Каждый одинокий рабочий старался иметь кое-что про запас: у кого лежала в ящике незатейливая праздничная одежонка, лишняя пара белья, крепкие сапоги; кто приберегал несколько аршинов ситцу в подарок родным, а кто помаленьку копил деньжонки. Пашка ничего не имел и не стремился иметь. Зимой и летом, в праздники и будни он носил одну и ту же рубаху, одни и те же штаны, носил и чинил их до тех пор, пока они не расползались окончательно. Единственное, чем владел Пашка, так это самодельной, трехструнной, с деревянными колками балалайкой.
Видя, как Пашка старается для других, с каким почтением он относится к старшим, слушая его задушевные песни, многие отзывались о нем: «Не парень, а красная девица».
В «красных девицах» Пашка ходил до тех пор, пока — как говорили взрослые — ему не попадала вожжа под хвост, а попадала она ему сразу же после получки.

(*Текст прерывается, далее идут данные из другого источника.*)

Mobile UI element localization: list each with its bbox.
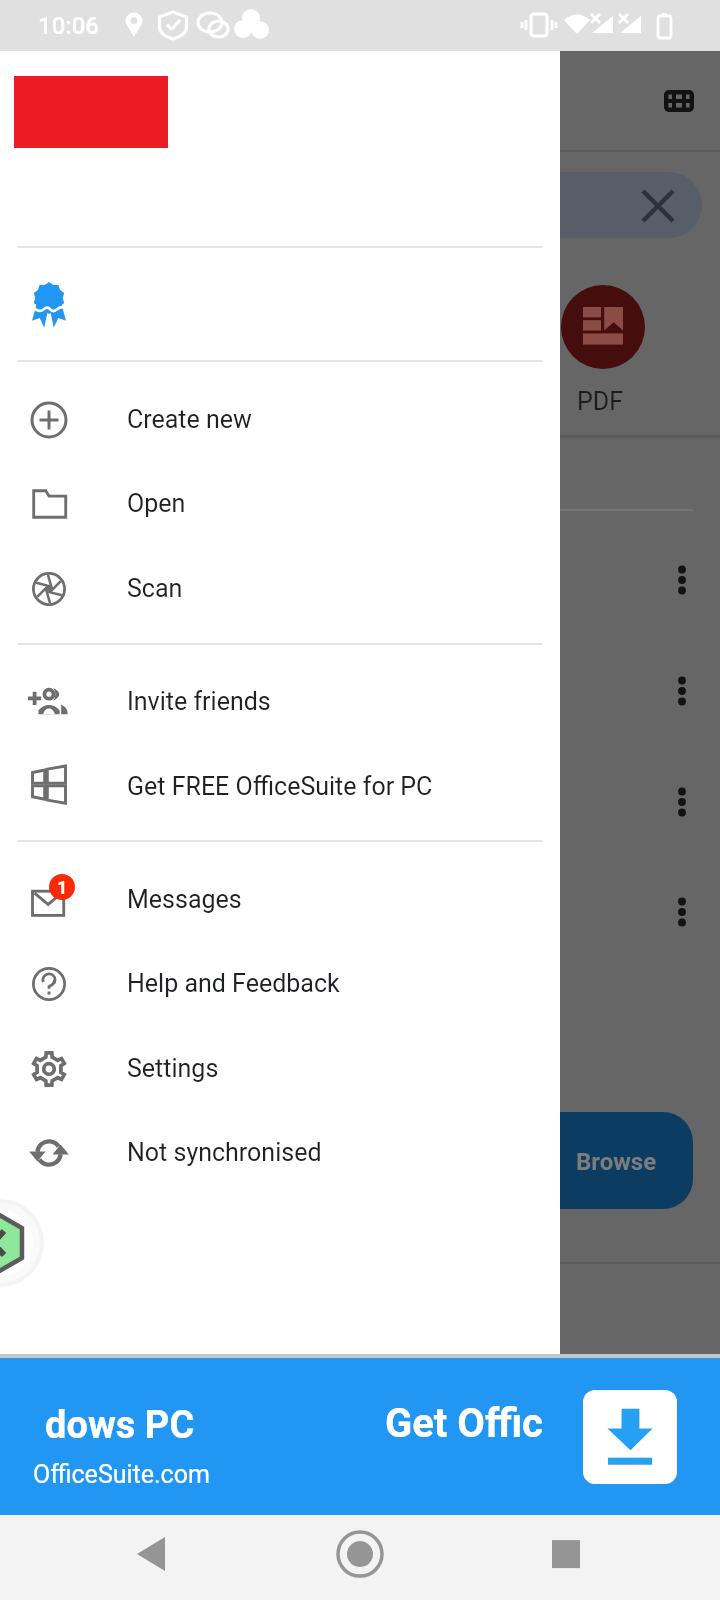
staticText: Scan [127,574,183,603]
button[interactable]: Invite friends [0,660,560,743]
button[interactable]: Not synchronised [0,1111,560,1194]
staticText: Settings [127,1054,219,1083]
button[interactable]: Grid view [651,73,707,129]
button[interactable]: dows PC [0,1358,720,1515]
staticText: Get FREE OfficeSuite for PC [127,772,433,801]
button[interactable]: More options [653,552,709,608]
staticText: 10:06 [38,12,99,40]
button[interactable]: Scan [0,547,560,630]
button[interactable]: More options [653,663,709,719]
staticText: Open [127,489,186,518]
staticText: dows PC [45,1403,195,1448]
staticText: Get Offic [385,1400,543,1447]
button[interactable]: Back [112,1515,192,1600]
staticText: Not synchronised [127,1138,322,1167]
button[interactable]: Home [320,1515,400,1600]
button[interactable]: Open [0,462,560,545]
staticText: Browse [576,1148,657,1176]
staticText: Create new [127,405,252,434]
button[interactable]: Assistant [0,1187,56,1299]
staticText: Invite friends [127,687,271,716]
button[interactable]: Clear search [630,178,686,234]
staticText: 1 [57,877,68,898]
button[interactable] [0,51,560,246]
staticText: OfficeSuite.com [33,1460,210,1489]
staticText: Help and Feedback [127,969,340,998]
button[interactable] [400,172,702,238]
button[interactable]: Browse [500,1112,693,1209]
button[interactable]: More options [653,774,709,830]
button[interactable]: Help and Feedback [0,942,560,1025]
button[interactable]: Recent apps [526,1515,606,1600]
staticText: PDF [577,387,623,416]
button[interactable]: More options [653,884,709,940]
button[interactable]: Premium [0,248,560,360]
button[interactable] [561,285,645,369]
button[interactable]: 1 [0,858,560,941]
staticText: Messages [127,885,242,914]
button[interactable]: Settings [0,1027,560,1110]
button[interactable]: Install [583,1390,677,1484]
button[interactable]: Create new [0,378,560,461]
button[interactable]: Get FREE OfficeSuite for PC [0,745,560,828]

Происходило так. Пашка перво-наперво отдавал кому-нибудь балалайку, чтобы ее надежнее припрятали, брал свой пустой ящичек, прыгал на подножку вагона первого попавшегося поезда и мчался на станцию Протасовку. Там у него были знакомые шинкари. Он закупал у них на все деньги любого хмельного зелья: денатурату, самогону, спирта сырца — и летел обратно.
Приехав домой, Пашка сразу же превращался в «разбойника»: пил, спаивал других, затевал азартные картежные игры и скандалил. Скандалы почти всегда начинались по одному и тому же поводу — из-за балалайки.
— Где моя музыка? — спрашивал грозным голосом Пашка.
Балалайку ему не отдавали, и он принимался искать ее: ходил по квартирам, шарился по притонам, заглядывал в колодцы и помойные ямы. Отчаявшись найти сокровище, Пашка взбирался на крышу барака, колотил кулаком по своей обнаженной костлявой груди, так что она бухала, и что есть мочи орал:
— Отдайте! Отдайте! А то все на свете разнесу вдребезги.
Угроза ни на кого не действовала, и тогда он, спустившись с крыши, приставал ко всем с кулаками. Оканчивались Пашкины скандалы всегда одинаково — его крепко связывали и укладывали на пол под топчан.
Егорка боялся пьяного Пашки, и всякий раз, когда шел с отцом в барак, спрашивал:
— А Пашка не будет драться?
…Длинный, наполовину врытый в землю, барак был покрыт дерном, отчего летом и особенно осенью крыша его, поросшая бурьяном, напоминала спину худого кабана. Так и казалось, что барак вот-вот поднимется из земли и захрюкает. Окна в бараке были прорезаны под самым потолком и только с одной стороны. С пола в них виднелись лишь ноги людей и животных, проходивших по вытоптанной у самой стены дорожке.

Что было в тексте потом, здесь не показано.